▶ **The task**: Please copy out every line in the entries that includes the word "Ngày".

Provided entries Start Marker

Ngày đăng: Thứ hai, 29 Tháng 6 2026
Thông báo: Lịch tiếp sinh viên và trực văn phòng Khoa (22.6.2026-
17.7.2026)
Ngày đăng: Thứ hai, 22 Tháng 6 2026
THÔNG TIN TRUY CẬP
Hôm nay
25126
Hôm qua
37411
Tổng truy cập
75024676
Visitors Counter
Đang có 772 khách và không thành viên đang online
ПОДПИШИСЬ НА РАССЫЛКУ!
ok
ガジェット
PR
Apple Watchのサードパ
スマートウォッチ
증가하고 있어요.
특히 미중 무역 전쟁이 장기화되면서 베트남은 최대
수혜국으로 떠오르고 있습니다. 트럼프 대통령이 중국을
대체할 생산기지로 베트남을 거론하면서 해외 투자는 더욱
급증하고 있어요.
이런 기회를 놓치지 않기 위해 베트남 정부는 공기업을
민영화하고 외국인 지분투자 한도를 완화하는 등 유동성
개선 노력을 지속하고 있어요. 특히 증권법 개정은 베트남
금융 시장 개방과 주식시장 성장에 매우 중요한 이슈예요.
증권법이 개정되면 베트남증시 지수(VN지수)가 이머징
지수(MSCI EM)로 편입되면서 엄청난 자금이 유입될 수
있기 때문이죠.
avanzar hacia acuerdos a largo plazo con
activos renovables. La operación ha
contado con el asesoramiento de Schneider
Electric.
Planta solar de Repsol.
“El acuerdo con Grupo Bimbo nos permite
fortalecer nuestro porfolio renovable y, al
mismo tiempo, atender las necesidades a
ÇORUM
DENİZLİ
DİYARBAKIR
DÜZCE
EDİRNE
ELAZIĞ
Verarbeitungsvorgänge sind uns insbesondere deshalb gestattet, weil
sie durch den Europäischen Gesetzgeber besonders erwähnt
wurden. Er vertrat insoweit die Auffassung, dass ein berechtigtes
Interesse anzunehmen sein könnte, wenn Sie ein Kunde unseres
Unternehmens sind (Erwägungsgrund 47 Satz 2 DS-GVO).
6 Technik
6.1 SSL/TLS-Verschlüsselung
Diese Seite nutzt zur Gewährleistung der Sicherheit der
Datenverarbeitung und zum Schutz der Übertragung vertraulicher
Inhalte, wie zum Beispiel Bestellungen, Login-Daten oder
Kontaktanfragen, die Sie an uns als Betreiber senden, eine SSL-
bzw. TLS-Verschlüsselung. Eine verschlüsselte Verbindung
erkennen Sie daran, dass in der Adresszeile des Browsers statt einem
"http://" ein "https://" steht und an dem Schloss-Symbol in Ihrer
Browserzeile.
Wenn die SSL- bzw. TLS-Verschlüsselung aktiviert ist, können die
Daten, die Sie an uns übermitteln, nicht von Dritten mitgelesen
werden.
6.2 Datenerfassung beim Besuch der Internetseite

Provided entries End Marker
Provided entries Start Marker

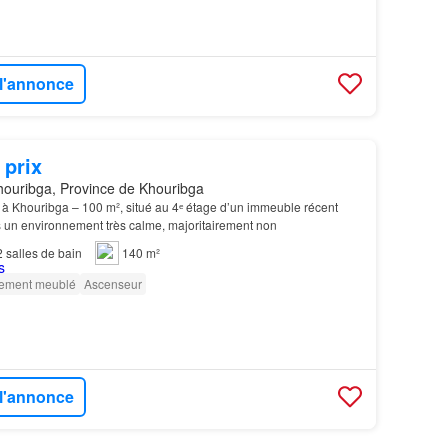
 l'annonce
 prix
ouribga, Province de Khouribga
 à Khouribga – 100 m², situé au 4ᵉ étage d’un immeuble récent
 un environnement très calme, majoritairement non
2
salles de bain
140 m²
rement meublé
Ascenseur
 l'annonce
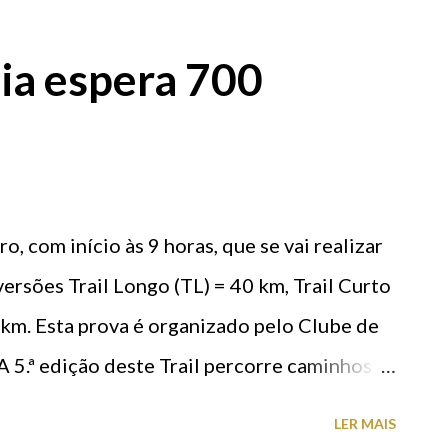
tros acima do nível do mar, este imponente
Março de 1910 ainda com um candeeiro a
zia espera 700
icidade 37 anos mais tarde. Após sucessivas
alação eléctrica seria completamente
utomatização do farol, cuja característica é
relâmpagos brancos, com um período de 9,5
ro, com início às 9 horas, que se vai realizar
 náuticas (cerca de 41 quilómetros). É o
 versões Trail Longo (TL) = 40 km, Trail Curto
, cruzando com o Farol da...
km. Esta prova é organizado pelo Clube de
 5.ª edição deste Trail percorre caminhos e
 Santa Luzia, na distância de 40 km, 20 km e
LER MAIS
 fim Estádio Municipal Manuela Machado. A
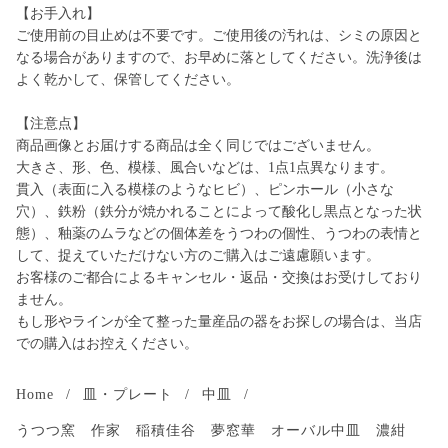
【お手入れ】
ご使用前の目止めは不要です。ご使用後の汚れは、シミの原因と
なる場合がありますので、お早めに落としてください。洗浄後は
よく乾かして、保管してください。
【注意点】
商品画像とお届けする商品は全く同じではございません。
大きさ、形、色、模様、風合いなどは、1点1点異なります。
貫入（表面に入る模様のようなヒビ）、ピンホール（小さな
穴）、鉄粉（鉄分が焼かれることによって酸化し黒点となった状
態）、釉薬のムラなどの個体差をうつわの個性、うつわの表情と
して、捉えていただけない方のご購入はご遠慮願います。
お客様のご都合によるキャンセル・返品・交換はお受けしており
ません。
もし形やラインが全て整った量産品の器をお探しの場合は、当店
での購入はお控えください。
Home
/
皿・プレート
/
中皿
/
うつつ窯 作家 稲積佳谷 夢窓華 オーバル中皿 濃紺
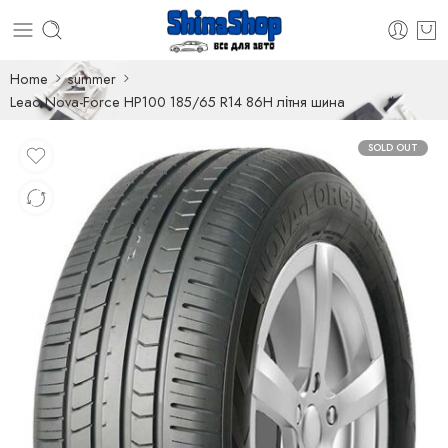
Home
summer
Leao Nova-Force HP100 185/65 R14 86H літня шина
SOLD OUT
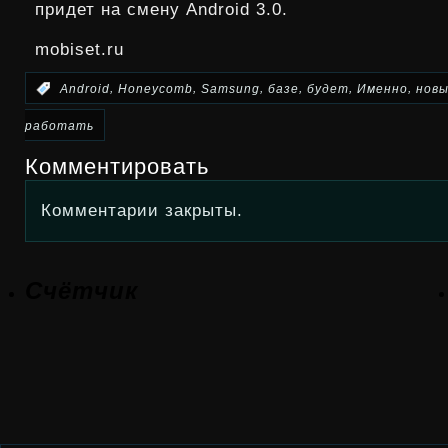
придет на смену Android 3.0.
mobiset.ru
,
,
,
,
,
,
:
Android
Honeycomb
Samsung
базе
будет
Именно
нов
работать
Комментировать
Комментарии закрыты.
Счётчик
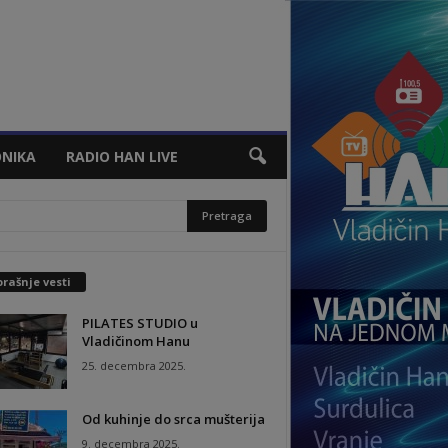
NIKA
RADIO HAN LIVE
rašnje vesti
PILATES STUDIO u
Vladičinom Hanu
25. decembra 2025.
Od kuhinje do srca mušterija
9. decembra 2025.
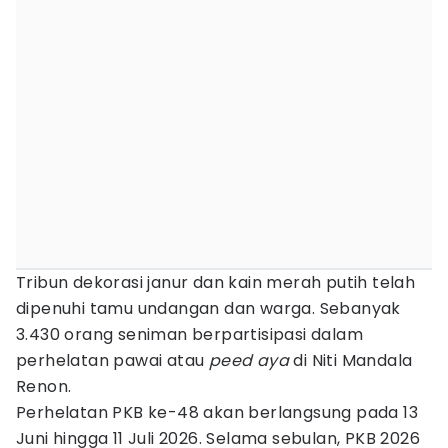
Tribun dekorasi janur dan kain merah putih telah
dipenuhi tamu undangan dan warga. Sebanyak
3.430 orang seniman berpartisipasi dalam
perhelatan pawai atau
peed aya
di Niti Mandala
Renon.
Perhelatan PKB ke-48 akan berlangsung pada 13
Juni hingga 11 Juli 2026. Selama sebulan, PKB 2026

Provided entries End Marker
Provided entries Start Marker

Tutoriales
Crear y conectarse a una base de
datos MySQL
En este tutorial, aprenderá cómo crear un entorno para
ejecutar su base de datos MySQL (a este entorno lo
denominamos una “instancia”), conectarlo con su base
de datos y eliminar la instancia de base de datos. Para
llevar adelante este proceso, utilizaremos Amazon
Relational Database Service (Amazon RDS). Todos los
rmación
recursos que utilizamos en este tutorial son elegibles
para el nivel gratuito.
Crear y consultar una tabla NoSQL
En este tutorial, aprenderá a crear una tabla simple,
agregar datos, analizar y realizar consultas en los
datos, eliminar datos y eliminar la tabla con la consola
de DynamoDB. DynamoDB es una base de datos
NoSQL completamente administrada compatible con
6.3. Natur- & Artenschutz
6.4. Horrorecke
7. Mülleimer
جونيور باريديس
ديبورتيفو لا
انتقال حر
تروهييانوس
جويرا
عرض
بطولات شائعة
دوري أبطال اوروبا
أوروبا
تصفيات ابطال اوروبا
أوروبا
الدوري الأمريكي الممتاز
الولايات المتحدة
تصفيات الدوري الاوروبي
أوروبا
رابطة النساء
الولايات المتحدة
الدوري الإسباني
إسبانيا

Provided entries End Marker

▶ **Task response**:
Ngày đăng: Thứ hai, 29 Tháng 6 2026
Ngày đăng: Thứ hai, 22 Tháng 6 2026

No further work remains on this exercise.